Dans le tourbillon des priorités quotidiennes, le sommeil est souvent relégué au second plan, négocié contre une heure de travail supplémentaire ou un moment de loisir. Pourtant, de nombreuses études suggèrent que cette négociation pourrait nous être défavorable. Une récente analyse à
grande échelle révèle un lien asymétrique et surprenant entre notre repos nocturne et notre
activité diurne, remettant en perspective les conseils santé les plus courants.
La quête d'un mode de vie équilibré, articulé autour d'un sommeil suffisant et d'une activité physique régulière, semble être un idéal inaccessible pour la grande majorité d'entre nous.
Le constat d'un double déficit généralisé
Une équipe de recherche a compilé et examiné une quantité phénoménale de
données anonymisées, collectées sur plusieurs années auprès de plus de 70 000 personnes à travers le monde. Ces informations, issues de
capteurs de sommeil et de traqueurs d'activité, offrent une photographie fidèle des habitudes de vie, loin des déclarations parfois approximatives des questionnaires. Le panorama qui en ressort est sans appel: concilier les objectifs en
matière de sommeil et de mouvement est un exploit rare.
En effet, moins de 13% des individus suivis parviennent simultanément à dormir entre 7 et 9 heures et à effectuer au moins 8 000 pas quotidiennement. À l'inverse, une proportion inquiétante, près d'une personne sur six, cumule un sommeil court, inférieur à 7 heures, et un niveau d'activité sédentaire, en deçà de 5 000 pas par jour. Cette configuration est régulièrement associée dans la littérature scientifique à des risques accrus pour la santé physique et mentale.
L'analyse minutieuse de ces millions de journées permet de dépasser le simple constat statistique. Elle révèle des dynamiques temporelles précises, montrant comment les nuits influencent les jours suivants, et vice-versa. Les chercheurs ont pu modéliser ces interactions, mettant en lumière une relation directionnelle plus forte qu'anticipée. Cette
observation conduit à reconsidérer la hiérarchie des actions à entreprendre pour améliorer son
hygiène de vie globale.
La primauté du sommeil sur l'activité
Le résultat le plus marquant de ces travaux, publiés dans
Communications Medicine, réside dans l'
asymétrie de l'influence entre sommeil et activité. Les données démontrent qu'une nuit de bonne qualité, caractérisée par une durée adéquate et peu d'éveils, prédispose à une journée plus active. À l'inverse, le fait d'accumuler les pas dans une journée n'améliore pas significativement la qualité ou la durée du sommeil qui suit. Le repos apparaît ainsi comme le levier principal.

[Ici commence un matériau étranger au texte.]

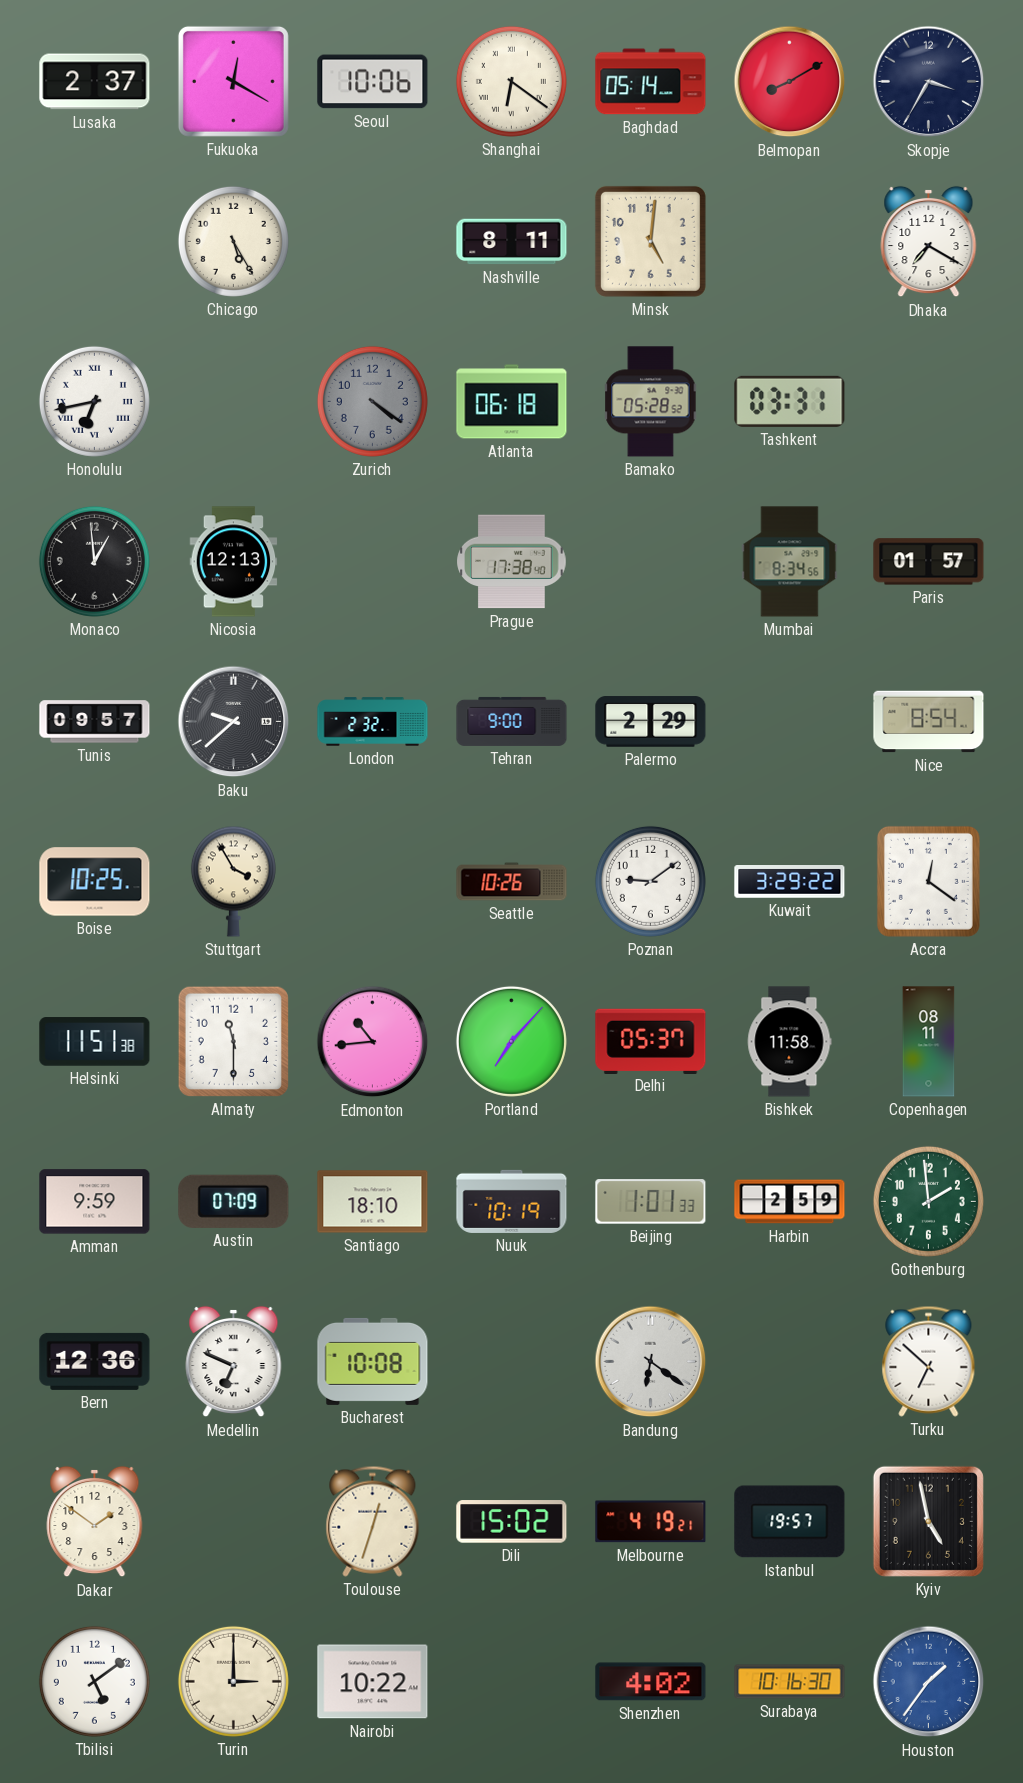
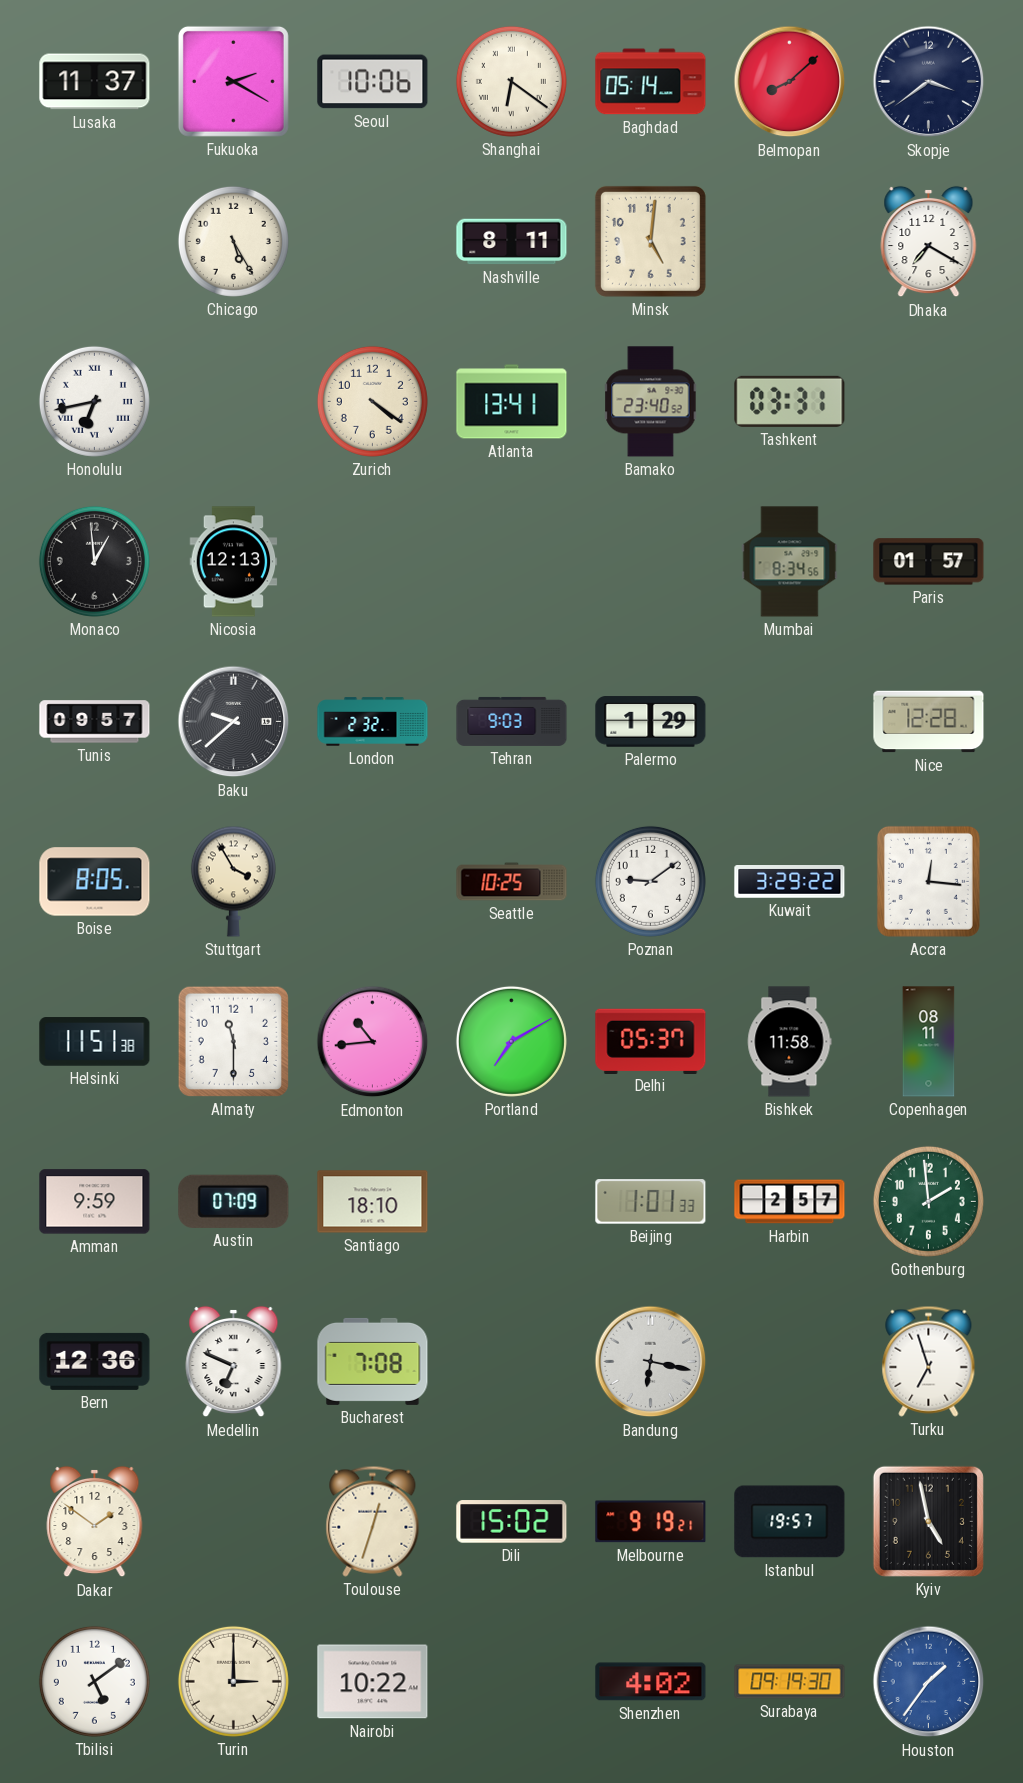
Lusaka: 2:37 -> 11:37
Fukuoka: 12:20 -> 2:20
Belmopan: 8:10 -> 8:08
Skopje: 3:35 -> 3:39
Zurich dial: grey -> cream
Atlanta: 06:18 -> 13:41
Bamako: 05:28 -> 23:40
Prague: 17:38 -> none
Tehran: 9:00 -> 9:03
Palermo: 2:29 -> 1:29
Nice: 8:54 -> 12:28
Boise: 10:25 -> 8:05
Seattle: 10:26 -> 10:25
Accra: 12:21 -> 12:16
Portland: 7:07 -> 7:10
Nuuk: 10:19 -> none
Harbin: 2:59 -> 2:57
Bucharest: 10:08 -> 7:08
Bandung: 6:21 -> 6:17
Turku: 6:52 -> 6:57
Melbourne: 4:19 -> 9:19
Surabaya: 10:16 -> 09:19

Fait notable, la relation n'est pas linéaire. Les nuits d'une durée moyenne, avoisinant les 6 à 7 heures, sont corrélées à un plus grands nombres de pas le lendemain, davantage que pour les nuits très longues. Les auteurs soulignent que ce constat ne signifie pas qu'il faut réduire son temps de repos, mais qu'il faut viser un sommeil efficace. Les personnes dont le sommeil est fragmenté ou peu réparateur, quelle que soit sa durée, présentent une activité physique globalement moindre et moins régulière.
Cette découverte offre une perspective pragmatique pour les personnes dont l'emploi du temps est chargé. Selon les auteurs, commencer par stabiliser et améliorer son sommeil pourrait être la stratégie la plus efficiente pour retrouver énergie et
motivation, et ainsi enclencher un cercle vertueux. Des ajustements simples sur l'
environnement et les habitudes nocturnes pourraient donc avoir un impact indirect, mais substantiel, sur le niveau d'activité physique général, sans nécessiter un effort de volonté supplémentaire.